Nada, ninguna comunicación, ni una llamada sobre los turnos.

«¡Podrían avisarme con un poco de antelación, es Pascua!».

Nerviosa y un poco impaciente, me puse a meter en la maleta las cosas que me servirían en casi cualquier destino, doblé las camisas y, aunque por una parte esperaba fervientemente no marcharme, por otra deseaba descubrir de inmediato el destino, en caso de no tener la posibilidad de quedarme en casa.

A las tres de una tarde larguísima, Valentina se apresuró a avisarme:

—Ha llamado la guardia operativa, te han cambiado el turno, estás en «reserva en campo», y tienes la presentación a las cinco. Diría que eres una mujer con suerte, tienes casi dos horas para prepararte y llegar al aeropuerto.

Abrí de inmediato el huevo de chocolate para ver la sorpresa, me comí casi la mitad y «fui corriendo» a la habitación, con el corazón cada vez más acelerado por las prisas.

Entre los cajones buscaba prendas muy prácticas para ponerme todos los días, versátiles: con la «reserva en campo» sales de forma inmediata y con pocos minutos de antelación directamente del aeropuerto, con el uniforme ya puesto, y hay que hacer la maleta incluso antes de conocer el destino.

«Vaqueros, cinturón, ropa interior de repuesto, una camisa azul, una camiseta blanca, y también la negra, porque llevaré el bolso y los zapatos negros que pegan con todo, una bufanda gris perla y un jersey del mismo color que, con una falda, crean un look elegante y sobrio… ¿Y si me encuentro con un apuesto compañero que ronda por Milán?».

Eché también la blusa con florecitas rosas y verdes que estaba apoyada en la silla.

No me daba tiempo a plancharme el pelo, justo ese día no me encontraría al susodicho.

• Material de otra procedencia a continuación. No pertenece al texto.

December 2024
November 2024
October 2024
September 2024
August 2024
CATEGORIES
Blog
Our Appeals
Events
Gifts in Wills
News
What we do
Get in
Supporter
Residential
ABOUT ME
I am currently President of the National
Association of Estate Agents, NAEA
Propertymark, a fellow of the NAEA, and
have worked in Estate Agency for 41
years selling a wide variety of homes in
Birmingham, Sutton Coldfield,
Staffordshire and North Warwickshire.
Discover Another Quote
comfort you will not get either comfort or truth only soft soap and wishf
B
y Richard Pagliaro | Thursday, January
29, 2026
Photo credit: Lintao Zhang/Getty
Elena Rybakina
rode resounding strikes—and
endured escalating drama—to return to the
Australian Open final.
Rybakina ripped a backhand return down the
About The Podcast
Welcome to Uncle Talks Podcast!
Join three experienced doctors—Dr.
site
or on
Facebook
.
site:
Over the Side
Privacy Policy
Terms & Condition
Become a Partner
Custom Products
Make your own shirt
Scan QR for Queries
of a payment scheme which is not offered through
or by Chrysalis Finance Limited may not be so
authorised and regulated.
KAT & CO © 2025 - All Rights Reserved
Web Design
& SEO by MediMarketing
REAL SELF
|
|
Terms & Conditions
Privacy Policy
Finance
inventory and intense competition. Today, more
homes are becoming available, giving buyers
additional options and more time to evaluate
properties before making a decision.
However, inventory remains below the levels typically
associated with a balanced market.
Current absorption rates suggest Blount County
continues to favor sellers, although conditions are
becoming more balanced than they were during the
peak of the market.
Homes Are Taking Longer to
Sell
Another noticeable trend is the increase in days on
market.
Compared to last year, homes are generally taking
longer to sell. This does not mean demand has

Siempre tenía la tentación de llevarme todo. Cogí también una lata de atún, nunca se sabe, puede que se me hiciera tarde y encontrará todo cerrado, que mis compañeros me abandonaran, que hubiera un terremoto… Así me quedaba más tranquila.

Llegué al aeropuerto agotada y caí en la cuenta de que podría trabajar cuatro días seguidos.

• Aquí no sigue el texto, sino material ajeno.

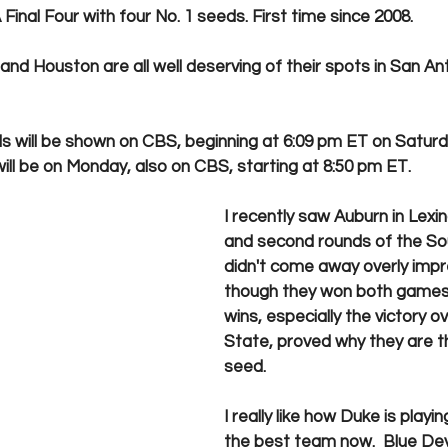
Final Four with four No. 1 seeds. First time since 2008.
 and Houston are all well deserving of their spots in San An
ls will be shown on CBS, beginning at 6:09 pm ET on Saturd
l be on Monday, also on CBS, starting at 8:50 pm ET. 
I recently saw Auburn in Lexing
and second rounds of the Sou
didn't come away overly imp
though they won both games.
wins, especially the victory o
State, proved why they are th
seed.
I really like how Duke is playin
the best team now.  Blue Dev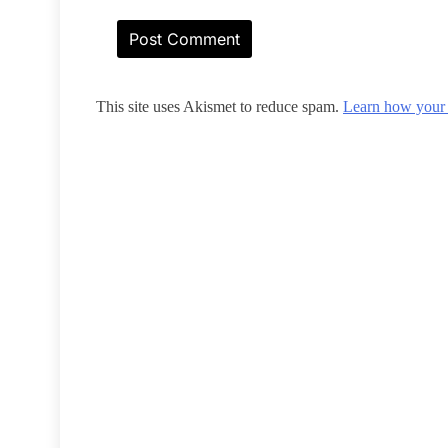
This site uses Akismet to reduce spam.
Learn how your 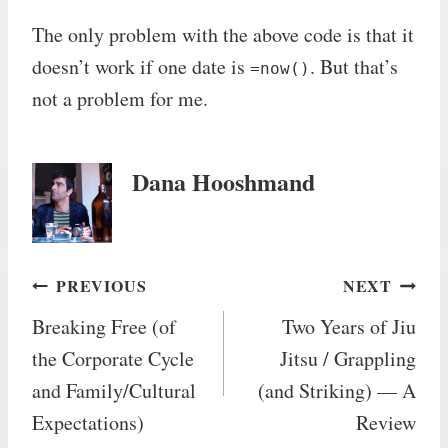
The only problem with the above code is that it
doesn’t work if one date is
. But that’s
=now()
not a problem for me.
Dana Hooshmand
Post
PREVIOUS
NEXT
Breaking Free (of
Two Years of Jiu
navigation
the Corporate Cycle
Jitsu / Grappling
and Family/Cultural
(and Striking) — A
Expectations)
Review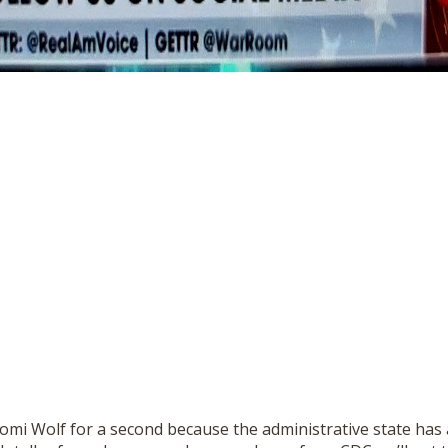
omi Wolf for a second because the administrative state has 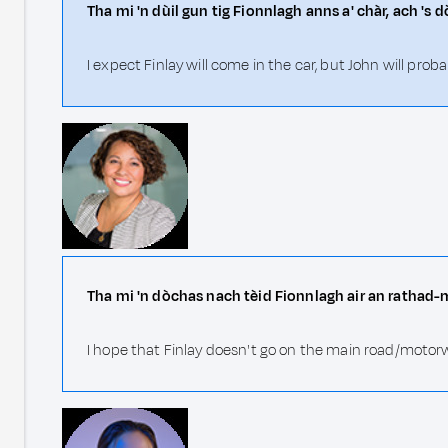
Tha mi 'n dùil gun tig Fionnlagh anns a' chàr, ach 's d
I expect Finlay will come in the car, but John will prob
Tha mi 'n dòchas nach tèid Fionnlagh air an rathad-
I hope that Finlay doesn't go on the main road/motor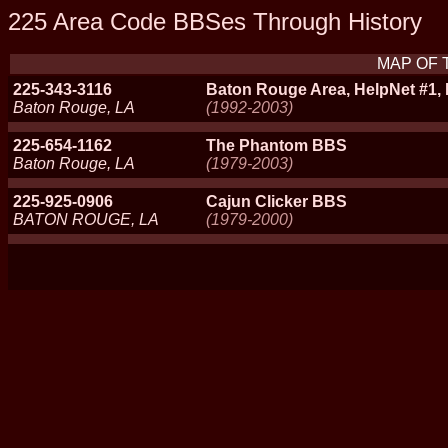
225 Area Code BBSes Through History
MAP OF 
225-343-3116
Baton Rouge Area, HelpNet #1, 
Baton Rouge, LA
(1992-2003)
225-654-1162
The Phantom BBS
Baton Rouge, LA
(1979-2003)
225-925-0906
Cajun Clicker BBS
BATON ROUGE, LA
(1979-2000)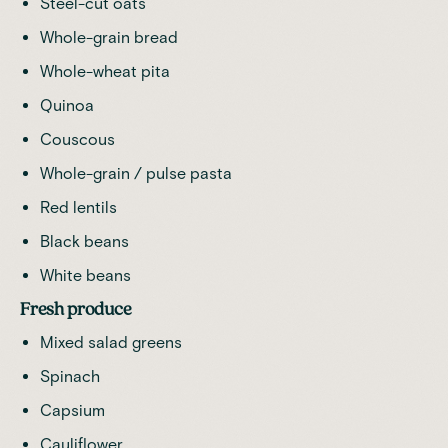
Steel-cut oats
Whole-grain bread
Whole-wheat pita
Quinoa
Couscous
Whole-grain / pulse pasta
Red lentils
Black beans
White beans
Fresh produce
Mixed salad greens
Spinach
Capsium
Cauliflower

Con las prisas, solo había cogido un par de pantalones, y se me habían olvidado el cargador del móvil y la gabardina bon ton con el interior de leopardo: un básico.

«¿Hará ya buen tiempo en Europa? —me pregunté».

En caso contrario, sin embargo, tendría una excusa excelente para irme de compras.

Llegué al briefing, nuestro centro de recepción, firmé mi asistencia y me instalé en la sala dispuesta a tal fin, sobre el cómodo sillón reclinable de piel negra, a la espera junto a otros compañeros uniformados a la espera de que me llamaran en caso de cualquier emergencia o enfermedad repentina de algún miembro de la tripulación en servicio.

Unas cuantas horas después sonó el teléfono: «ganó» un vuelo Roma/Atenas.